Caldonia Athalee Strahan Clausen

Caldonia Athalee Strahan was born on December 12, 1918, in Hancock, Mississippi. Technically she lived in Pearlington; however, Hurricane Katrina  wiped it off the map. After a mysterious event in which the courthouse holding her birth documents was lost to a fire, she changed her name officially to Dona A. Strahan. Later in life, she would relocate to bustling city Mobile, AL, with her husband and live the rest of her life there.

Catherine Margaret Korytoski Miller

Kate and Frank Miller; Family Photo Collection

(1911 – 1964)

Contributed by her great-great granddaughter Keely Ellman

Catherine Margaret Korytoski Miller was born somewhere in Illinois in 1911, though most of her life was spent in and around Porter, a small town in Northwest Indiana. The oldest of six children, Kate married Frank Miller, a painter by trade and artist by hobby, in 1934 and moved to another house in Porter on Franklin Street. Due to family financial troubles, though, by 1940, the Millers (Frank, Kate, and three of the four children they would have: Joanne, 4; Nels, 3; Margo, 11/12; Helen, not born until 1943) lived in Porter at 119 Beam Street instead with Kate’s parents, her five siblings including her oldest sister Mary, Mary’s husband Charles Meyne, the two Meyne children, and a paying boarder to make ends meet. Kate kept home with Mary’s help and took care of this hectic household of sixteen until they could afford to live separately around the Porter area, perhaps preparing her for life in the next decade when Frank would be drafted into the Navy.

Burly “BB” Bascum Norris

Fire Chief BB Norris standing in front of the Andalusia Fire Department with fellow firefighters.

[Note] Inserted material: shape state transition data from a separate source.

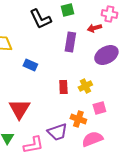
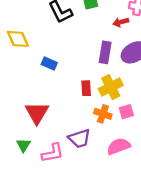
purple rectangle: (70, 42) -> (105, 52), moved
yellow cross: (85, 86) -> (111, 87), size x1.5
orange cross: (78, 119) -> (103, 114), moved

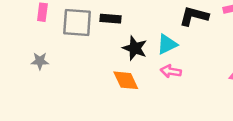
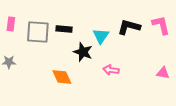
cyan triangle: (167, 44) -> (101, 36), moved, turned -30
orange diamond: (126, 80) -> (62, 77), moved

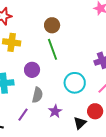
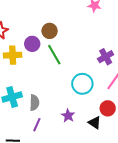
purple circle: (32, 70) -> (32, 44), moved
gray semicircle: (37, 95) -> (34, 103), moved
black triangle: (80, 123) -> (95, 123), turned -32

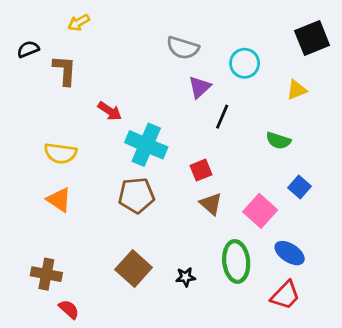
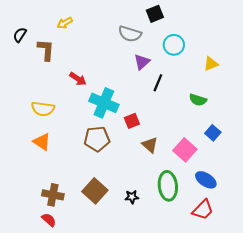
yellow arrow: (79, 22) -> (65, 23), moved
black square: (312, 38) -> (155, 14), moved, size x0.7
black semicircle: (28, 49) -> (20, 35), turned -35
red square: (201, 170) -> (132, 121), moved
brown cross: (46, 274) -> (53, 195), moved

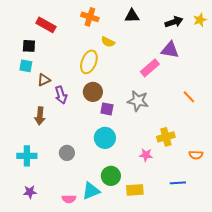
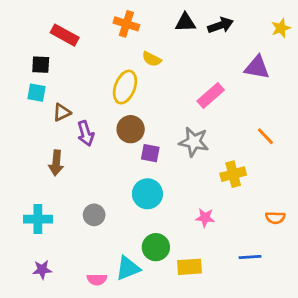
black arrow: (174, 22) -> (220, 25), moved
purple triangle: (170, 50) -> (257, 67), moved
yellow cross: (166, 137) -> (233, 174), moved

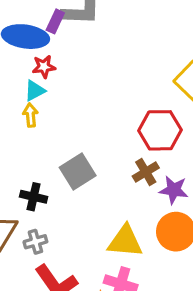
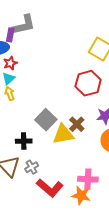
brown cross: (146, 172) -> (77, 124), moved
yellow triangle: (125, 241) -> (63, 134), moved

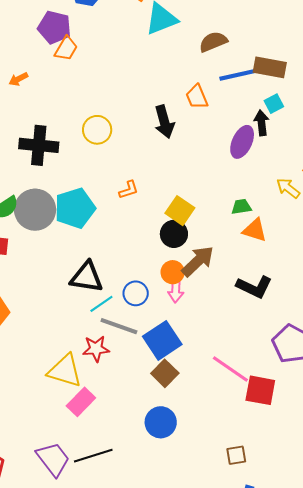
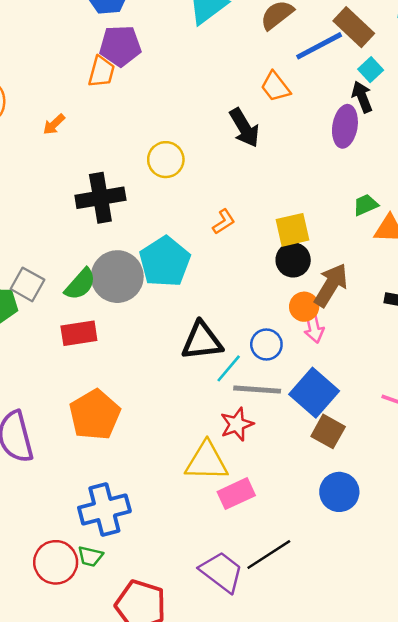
purple pentagon: (54, 27) -> (120, 46), moved
brown rectangle: (270, 67) -> (354, 27), turned 48
yellow square: (180, 211) -> (293, 230), turned -32
pink rectangle: (81, 402) -> (236, 494), turned 36

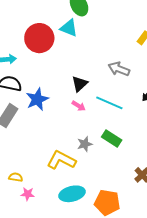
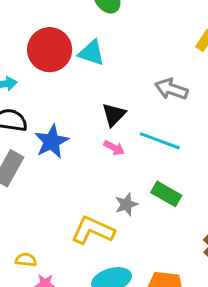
cyan triangle: (69, 28) -> (91, 53), moved

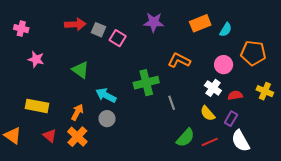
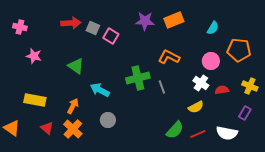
orange rectangle: (200, 23) -> (174, 20), moved
gray line: (172, 103) -> (162, 87), moved
yellow semicircle: (208, 113) -> (196, 107), turned -77
gray circle: (107, 119) -> (108, 120), moved
purple rectangle: (231, 119) -> (245, 113), moved
white semicircle: (240, 141) -> (227, 133), turned -50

Burly “BB” Bascum Norris was born in Andalusia, Alabama, on October 11, 1922, and passed away on May 26, 2001. BB held many roles in his life of 79 years. He was a fireman, fire chief, WWII veteran, father, brother, and my great-grandfather. He spent many years of his life at the Andalusia Fire Department in Andalusia, Alabama, where he retired from his duties as Fire Chief in 1982.